Friday, November 17, 2006
This is Kruja (pronounced Krooya), a little town in the mountains about 45 minutes from Tirana. It's known for its shopping, attracting anyone in the market for authentic Albanian carpets and tablecloths, traditional dress, or any other national keepsake. There are also antiques galore. The main shopping street is less than 1/2 a mile long, but you could spend all day weaving in and out of the shops, searching through all the dusty treasures.
Thursday, November 09, 2006
Sunday, November 05, 2006
Amy: My friend Entela and I were out on the town yesterday and we came to this bakery that sells doughnuts – I’m talking the real thing: authentic, Sunday-morning-before-church, police-officer-hang-out, road-trip-middle-of-the-night-gas-station doughnuts. It’s 5:00 at night, haven’t had dinner yet, but of course I have to have one. It’s more than a taste of home. It’s a doughnut. We walk in and I stare at all the choices (half of which are gone since it’s the end of the day): Raspberry-jelly filled (with powdered sugar), Boston Cream-filled, vanilla frosted chocolate, coconut-frosted, etc, etc, etc. I raise my finger to point at the one I want and I hear yo, yo, yo in Albanian which means no, no, no in English. I look at my friend Entela who is sadly shaking her head. She tells me the woman is refusing to sell me a doughnut because they’re not fresh. “I don’t care,” I say, but the woman continues to tell me no. I’m willing to pay her any price, she shoots me down. “You’ll think I make bad doughnuts if I sell you these,” she tells us in Albanian. “No I won’t,” I charm, “I’m sure you make wonderful doughnuts. Besides, Americans sometimes like them old.” I turn to Entela, “Really, they’re very good old. The glaze gets all crunchy and everything. Tell her I like them old. “Yo, yo, yo,” the shopkeeper says. “Look,” I tell her “what if I buy one, and promise not to eat it.” I’m desperate and playing dirty now. She laughs. I laugh politely. I say thank you and tell her good-bye. She smiles and says good-night. I walk out, crushed.
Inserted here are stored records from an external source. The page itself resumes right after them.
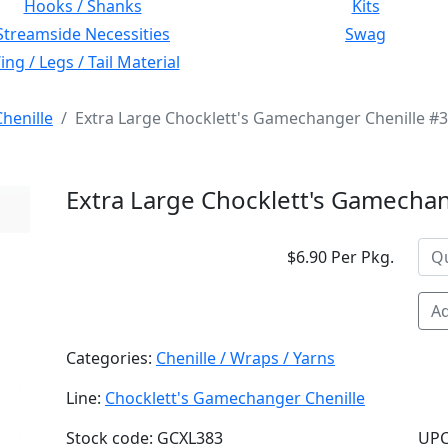
Hooks / Shanks
Kits
Streamside Necessities
Swag
ng / Legs / Tail Material
henille
Extra Large Chocklett's Gamechanger Chenille #3
Extra Large Chocklett's Gamechan
$6.90 Per Pkg.
Ad
Categories:
Chenille / Wraps / Yarns
Line:
Chocklett's Gamechanger Chenille
Stock code: GCXL383
UPC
After visiting Vlore we caught a bus to Berat, a 2,000-plus year old city about 2-3 hours outside of Tirana. It's been called "the city of a thousand windows", and it was absolutely stunning. Cobblestone streets, quaint little cafes, lots of history...it was hard to leave. We stayed in a nice hotel for about $7.00 per person. If you come to visit us, this is where we're taking you.
This is one of 8 out of 42 surviving churches in Berat, dating back to the 3rd century. It's inside the castle of Berat. There are still people living within the walls of the castle. It's incredible to see their daily urban lives set against this ancient backdrop. While we were inside the castle walls, we saw a boy returning home carrying a rented playstation game, passing by crumbling walls that are probably a good 1500 years old.